Walter, addio al Campidoglio
La squadra degli assessori comunali, quelli che lo hanno accompagnato nei suoi sette anni da primo cittadino di Roma, lo hanno omaggiato con un piatto d’argento, puntualmente autografato. Lui. Walter Veltroni, nel suo ultimo giorno da sindaco di Roma prima di intraprendere la (comunque) avvincente (indipendentemente dall’esito finale) avventura per la presidenza del Consiglio, ha replicato regalando a tutti gli assessori comunali cravatte, libri e dvd. Un commiato semplice ma che ha ceduto ai palpiti del cuore.

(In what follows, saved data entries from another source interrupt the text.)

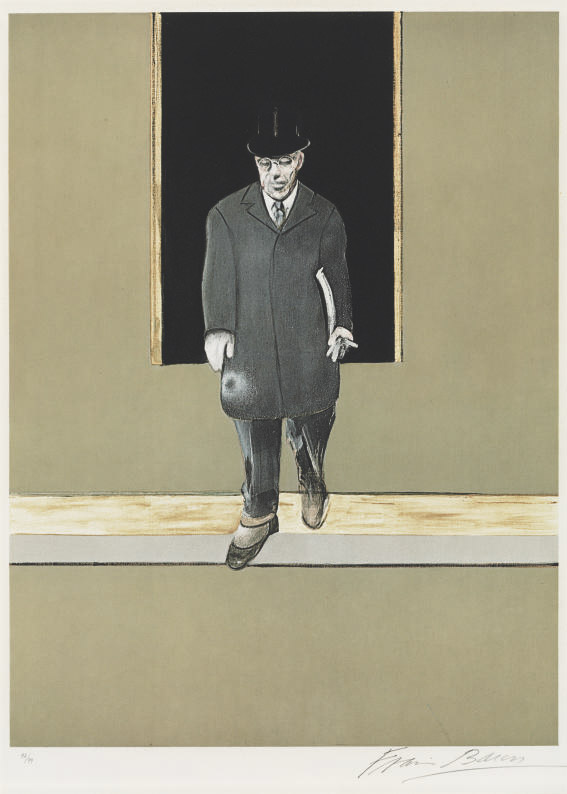 Locate an element on the screen. beam is located at coordinates (171, 545). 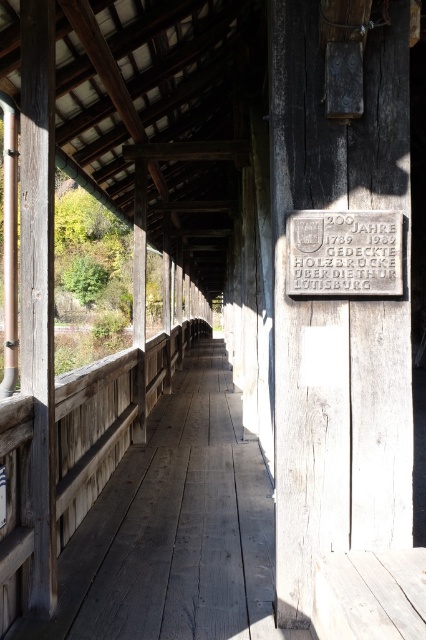 You are a painter who needs to decide which surface to paint first. The weathered wood porch at center and the gray stone plaque at center are both in need of touchup. Which one requires more paint due to its size?

The weathered wood porch at center requires more paint because it is larger in size than the gray stone plaque at center.

You are a tourist visiting the bridge and want to take a photo of both the weathered wood sign at right and the gray stone plaque at center. Since you want to include both in the frame, which object should you position closer to the camera to ensure both are visible?

To include both the weathered wood sign at right and the gray stone plaque at center in the frame, you should position the gray stone plaque at center closer to the camera. Since the weathered wood sign at right is larger in size, moving the smaller gray stone plaque at center forward will help balance their sizes in the photo. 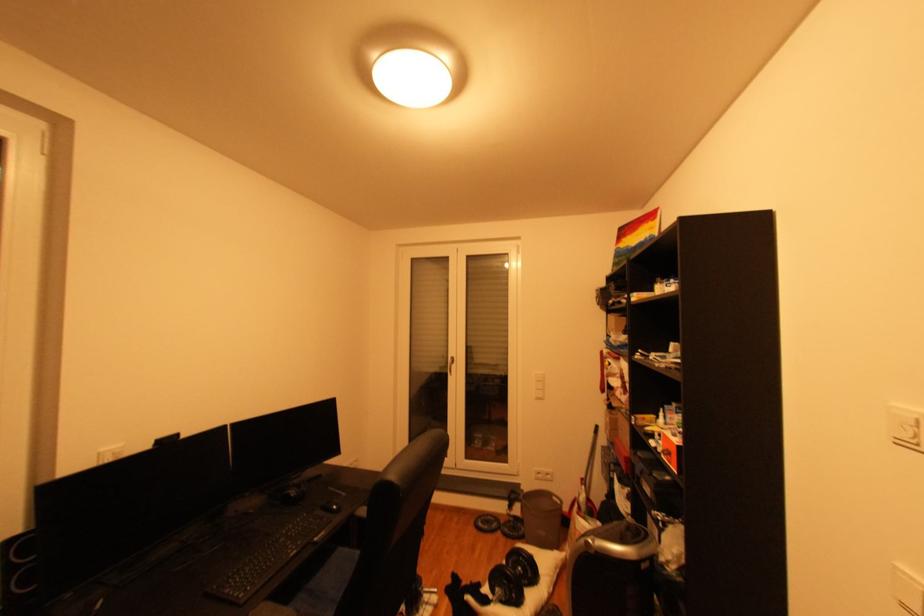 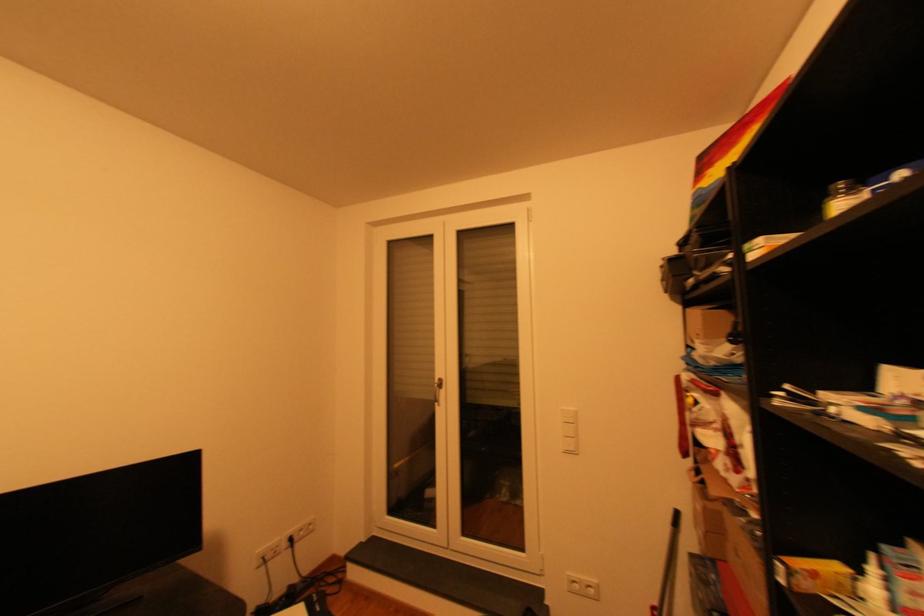 Find the pixel in the second image that matches [546,399] in the first image.

(576, 453) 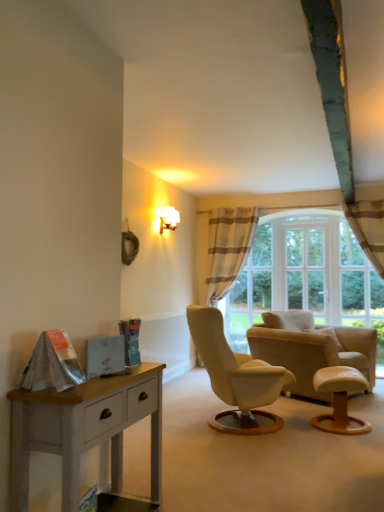 Question: From the image's perspective, relative to white painted wood nightstand at lower left, is light brown wooden stool at lower right above or below?

Choices:
 (A) above
 (B) below

Answer: (B)

Question: Is light brown wooden stool at lower right inside the boundaries of white painted wood nightstand at lower left, or outside?

Choices:
 (A) outside
 (B) inside

Answer: (A)

Question: Based on their relative distances, which object is nearer to the white glossy wall sconce at upper right?

Choices:
 (A) light brown wooden stool at lower right
 (B) white ribbed radiator at center
 (C) white glass window at center
 (D) beige leather chair at center
 (E) white painted wood nightstand at lower left

Answer: (B)

Question: Which is farther from the striped fabric curtain at center?

Choices:
 (A) light brown wooden stool at lower right
 (B) beige leather chair at center
 (C) white glossy wall sconce at upper right
 (D) white ribbed radiator at center
 (E) white painted wood nightstand at lower left

Answer: (E) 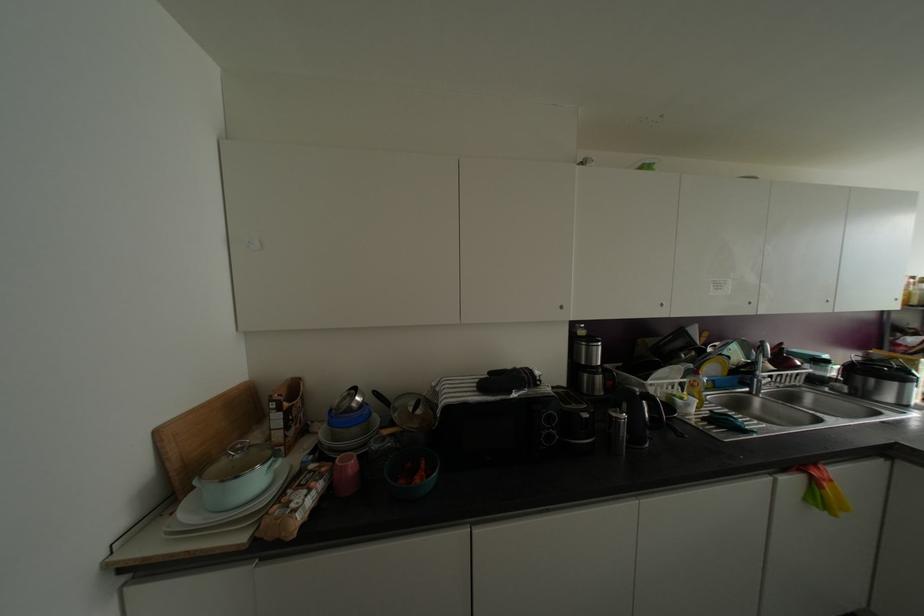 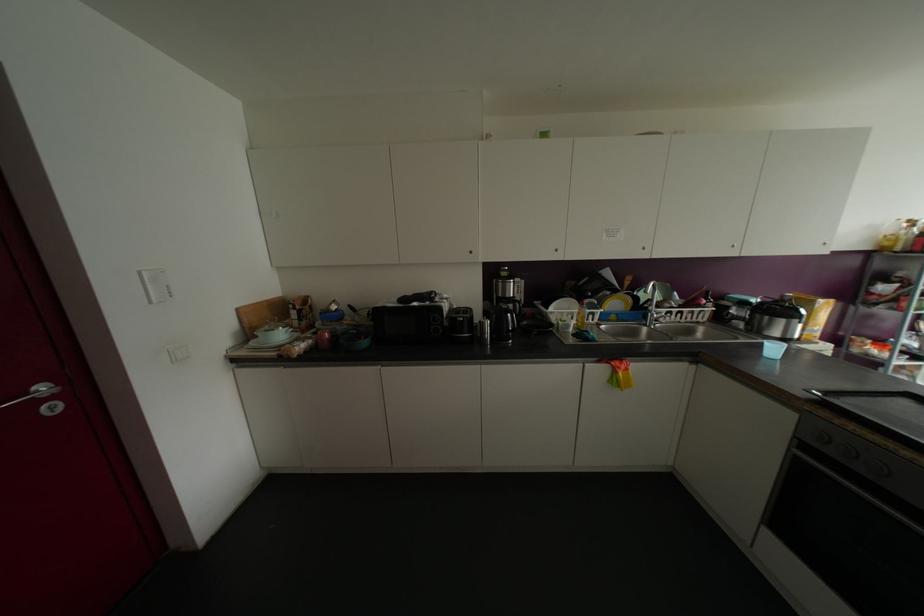 Find the pixel in the second image that matches point 256,480 in the first image.

(281, 334)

Discorsi abbozzati, nell’Aula Giulio Cesare, in Campidoglio, per nulla preparati a tavolino. Veltroni ha ringraziato tutti, consegnando “una città più sicura”. Anche il sindaco di Torino Chiamparino, di passaggio a Roma, ha voluto essere presente al suo addio. Pure la moglie Flavia era seduta davanti a lui, confusa tra gli assessori comunali e gran parte dei dipendenti del Colle più alto di Roma. Ha scherzato, il candidato a Palazzo Chigi del Partito Democratico, esibendo il libro dei tanti cantieri ancora in attività.
Progetti importanti per lo sviluppo della città, come l’allungamento della rete sotterranea della metropolitana, che, entro il 2015 (negli auspici), collegherà la periferia di Roma al Centro. Cravatta blu su abito scuro, Veltroni ha impugnato il microfono, parlando senza un copione. Ha ricordato i giorni più difficili vissuti in trincea, da sindaco di una città affascinante ma zeppa di problemi: dall’esplosione del palazzo di via Ventotene ai giorni dell’odio, susseguenti alla barbara uccisione – ad opera di un rom – della signora Reggiani, strappata a forza da un treno, seviziata e poi uccisa sull’argine del Tevere.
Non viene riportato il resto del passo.